■ **Saved data entries**:
== == ==
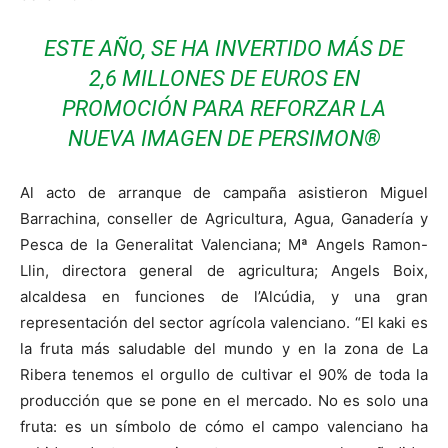
ESTE AÑO, SE HA INVERTIDO MÁS DE
2,6 MILLONES DE EUROS EN
PROMOCIÓN PARA REFORZAR LA
NUEVA IMAGEN DE PERSIMON®
Al acto de arranque de campaña asistieron Miguel
Barrachina, conseller de Agricultura, Agua, Ganadería y
Pesca de la Generalitat Valenciana; Mª Angels Ramon-
Llin, directora general de agricultura; Angels Boix,
alcaldesa en funciones de l’Alcúdia, y una gran
representación del sector agrícola valenciano. “El kaki es
la fruta más saludable del mundo y en la zona de La
Ribera tenemos el orgullo de cultivar el 90% de toda la
producción que se pone en el mercado. No es solo una
fruta: es un símbolo de cómo el campo valenciano ha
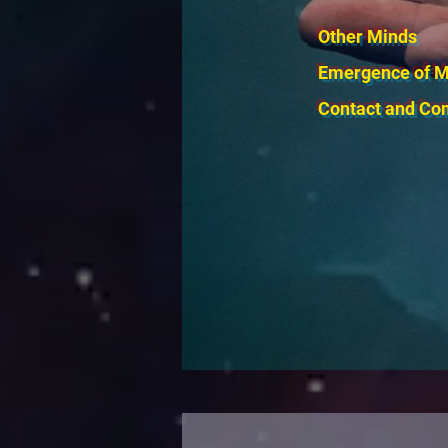
Other Minds
Emergence of M
Contact and Co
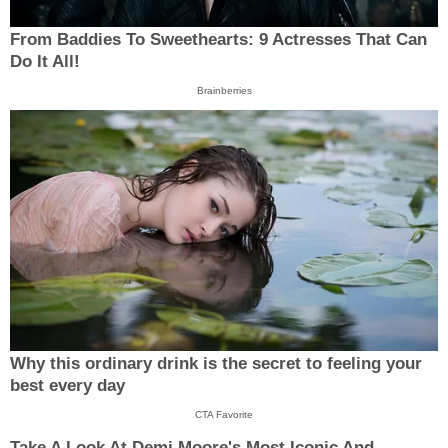
From Baddies To Sweethearts: 9 Actresses That Can
Do It All!
Brainberries
Why this ordinary drink is the secret to feeling your
best every day
CTA Favorite
Take A Look At Demi Moore's Most Iconic And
== == ==
■ **Assignment**: Leaving out the pictures, please transcribe exactly the lines from the one that holds "representación del sector" through the last line of the entries above, both included.

■ **Exercise solution**:
representación del sector agrícola valenciano. “El kaki es
la fruta más saludable del mundo y en la zona de La
Ribera tenemos el orgullo de cultivar el 90% de toda la
producción que se pone en el mercado. No es solo una
fruta: es un símbolo de cómo el campo valenciano ha
Other Minds
Emergence of M
Contact and Co
From Baddies To Sweethearts: 9 Actresses That Can
Do It All!
Brainberries
Why this ordinary drink is the secret to feeling your
best every day
CTA Favorite
Take A Look At Demi Moore's Most Iconic And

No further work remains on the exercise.